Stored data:
⟨

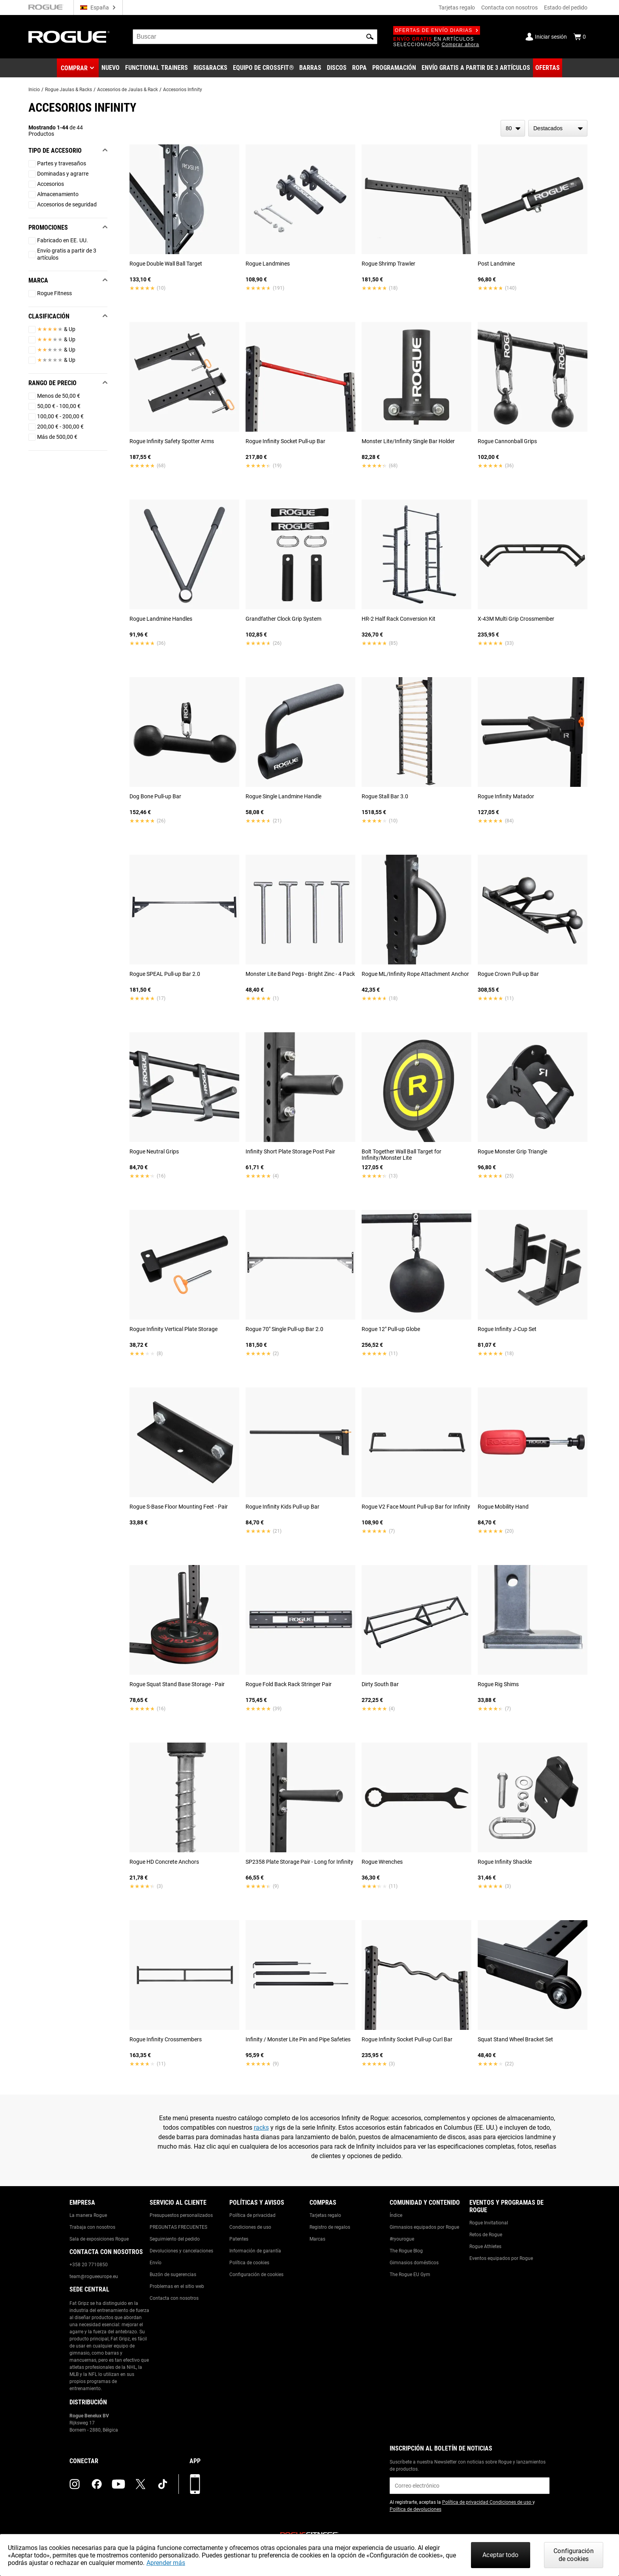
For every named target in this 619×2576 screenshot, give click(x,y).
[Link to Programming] (394, 67)
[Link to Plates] (337, 67)
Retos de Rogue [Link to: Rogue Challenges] (485, 2234)
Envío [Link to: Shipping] (155, 2262)
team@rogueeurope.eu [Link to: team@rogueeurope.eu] (93, 2276)
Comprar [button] (74, 68)
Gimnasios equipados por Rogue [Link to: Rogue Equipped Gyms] (424, 2227)
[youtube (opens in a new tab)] (118, 2484)
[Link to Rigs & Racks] (210, 67)
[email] (470, 2485)
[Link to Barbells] (310, 67)
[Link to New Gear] (110, 67)
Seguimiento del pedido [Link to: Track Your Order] (175, 2239)
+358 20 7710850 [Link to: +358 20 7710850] (88, 2264)
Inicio (34, 89)
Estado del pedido (565, 7)
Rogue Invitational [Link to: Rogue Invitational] (488, 2223)
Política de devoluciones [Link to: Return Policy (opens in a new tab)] (415, 2509)
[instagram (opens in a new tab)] (74, 2484)
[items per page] (513, 128)
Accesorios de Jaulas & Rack (127, 89)
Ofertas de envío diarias (436, 30)
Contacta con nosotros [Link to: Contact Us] (174, 2298)
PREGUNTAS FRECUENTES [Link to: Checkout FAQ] (178, 2227)
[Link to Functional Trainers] (156, 67)
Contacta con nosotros (509, 7)
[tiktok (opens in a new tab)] (163, 2484)
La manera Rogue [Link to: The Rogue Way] (88, 2215)
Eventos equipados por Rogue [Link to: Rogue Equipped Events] (501, 2258)
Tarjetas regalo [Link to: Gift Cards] (325, 2215)
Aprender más (165, 2563)
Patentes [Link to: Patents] (238, 2239)
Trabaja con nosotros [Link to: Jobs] (92, 2227)
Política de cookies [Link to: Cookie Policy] (249, 2262)
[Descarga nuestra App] (195, 2484)
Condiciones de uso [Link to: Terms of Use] (250, 2227)
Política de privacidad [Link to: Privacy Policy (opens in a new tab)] (466, 2502)
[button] (369, 36)
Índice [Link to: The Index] (396, 2215)
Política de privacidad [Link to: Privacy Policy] (252, 2215)
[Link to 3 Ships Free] (476, 67)
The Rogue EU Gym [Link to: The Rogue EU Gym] (410, 2274)
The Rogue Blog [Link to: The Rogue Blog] (406, 2251)
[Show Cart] (579, 37)
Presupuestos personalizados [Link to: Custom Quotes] (181, 2215)
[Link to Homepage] (69, 37)
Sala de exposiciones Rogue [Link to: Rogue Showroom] (99, 2239)
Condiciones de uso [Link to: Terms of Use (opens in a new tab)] (511, 2502)
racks (261, 2127)
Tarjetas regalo (457, 7)
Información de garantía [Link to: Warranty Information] (255, 2251)
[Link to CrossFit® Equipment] (263, 67)
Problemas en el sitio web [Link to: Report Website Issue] (177, 2286)
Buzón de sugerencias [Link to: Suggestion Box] (173, 2274)
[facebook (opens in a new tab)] (97, 2484)
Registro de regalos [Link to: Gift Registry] (330, 2227)
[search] (255, 36)
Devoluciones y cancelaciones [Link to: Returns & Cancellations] (181, 2251)
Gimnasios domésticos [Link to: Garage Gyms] (414, 2262)
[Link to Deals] (547, 67)
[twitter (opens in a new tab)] (140, 2484)
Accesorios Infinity (182, 89)
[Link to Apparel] (359, 67)
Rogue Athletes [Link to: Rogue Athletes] (485, 2246)
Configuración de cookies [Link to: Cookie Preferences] (256, 2274)
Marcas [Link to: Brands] (317, 2239)
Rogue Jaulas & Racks (68, 89)
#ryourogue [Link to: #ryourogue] (402, 2239)
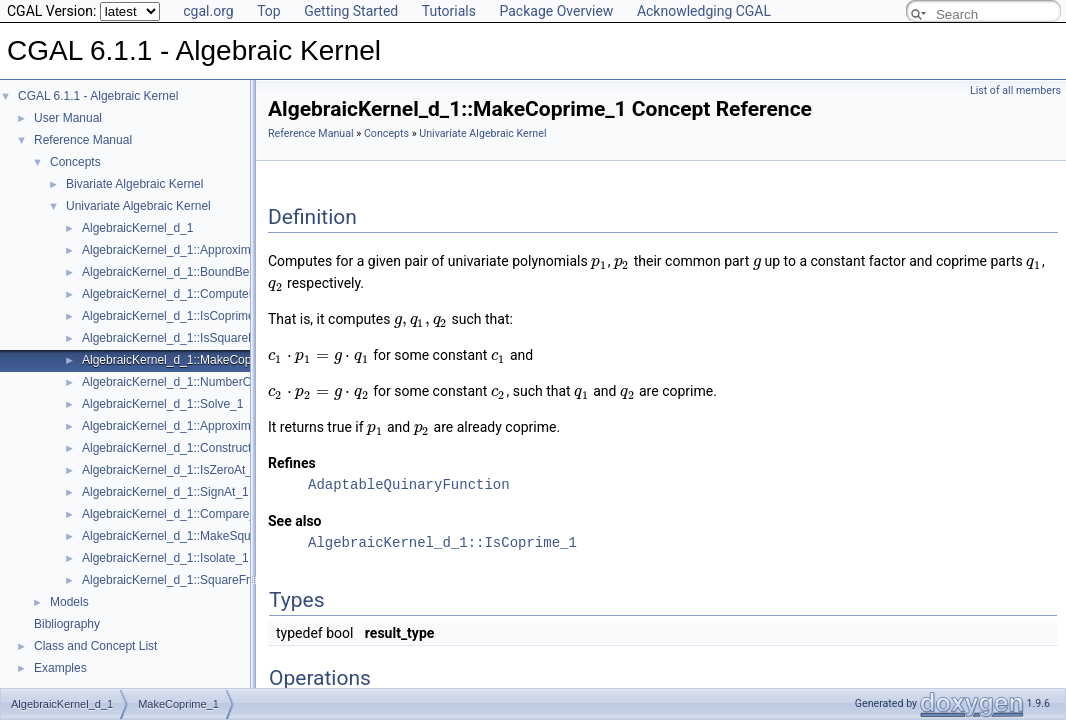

⟩

* BRIEF *
Only the lines above from the one with "Inicio (34, 89)" up to and including the one with "[items per page] (513, 128)" should be repeated, exactly as written.

* SOLUTION TO THE EXERCISE *
Inicio (34, 89)
Estado del pedido (565, 7)
Rogue Invitational [Link to: Rogue Invitational] (488, 2223)
Política de devoluciones [Link to: Return Policy (opens in a new tab)] (415, 2509)
[instagram (opens in a new tab)] (74, 2484)
[items per page] (513, 128)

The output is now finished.